[[ Data for the task open ]]
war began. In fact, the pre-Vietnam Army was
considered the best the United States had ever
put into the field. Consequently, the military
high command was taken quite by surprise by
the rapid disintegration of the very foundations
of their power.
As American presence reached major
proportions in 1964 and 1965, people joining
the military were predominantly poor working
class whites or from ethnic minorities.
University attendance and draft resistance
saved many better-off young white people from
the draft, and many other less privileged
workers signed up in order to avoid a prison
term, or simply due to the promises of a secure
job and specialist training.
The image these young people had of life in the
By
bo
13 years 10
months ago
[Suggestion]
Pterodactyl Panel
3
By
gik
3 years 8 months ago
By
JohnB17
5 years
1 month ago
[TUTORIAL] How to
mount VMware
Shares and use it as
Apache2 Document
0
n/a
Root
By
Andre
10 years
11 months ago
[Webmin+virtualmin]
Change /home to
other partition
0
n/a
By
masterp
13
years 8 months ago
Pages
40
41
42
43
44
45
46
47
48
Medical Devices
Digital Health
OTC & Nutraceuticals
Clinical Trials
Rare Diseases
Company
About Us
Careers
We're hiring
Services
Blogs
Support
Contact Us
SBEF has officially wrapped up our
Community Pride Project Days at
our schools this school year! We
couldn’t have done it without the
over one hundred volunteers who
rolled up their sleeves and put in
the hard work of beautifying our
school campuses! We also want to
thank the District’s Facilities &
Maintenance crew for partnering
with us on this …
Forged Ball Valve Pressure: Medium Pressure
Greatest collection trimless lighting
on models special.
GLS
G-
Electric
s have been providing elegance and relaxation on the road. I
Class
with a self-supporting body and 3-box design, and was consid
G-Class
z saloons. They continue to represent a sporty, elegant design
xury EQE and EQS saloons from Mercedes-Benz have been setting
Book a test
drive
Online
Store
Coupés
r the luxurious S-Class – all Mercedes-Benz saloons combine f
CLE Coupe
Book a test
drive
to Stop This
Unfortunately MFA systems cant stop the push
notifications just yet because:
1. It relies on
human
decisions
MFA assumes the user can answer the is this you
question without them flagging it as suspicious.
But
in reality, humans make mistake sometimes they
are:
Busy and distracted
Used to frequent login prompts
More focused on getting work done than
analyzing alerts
[[ Data for the task closed ]]
**Activity**: In the entries above, the lines from the one bearing "our schools this school year! We" up to and including the one bearing "with us on this …" should be transcribed exactly; no other line is wanted.

**Answer for this exercise**:
our schools this school year! We
couldn’t have done it without the
over one hundred volunteers who
rolled up their sleeves and put in
the hard work of beautifying our
school campuses! We also want to
thank the District’s Facilities &
Maintenance crew for partnering
with us on this …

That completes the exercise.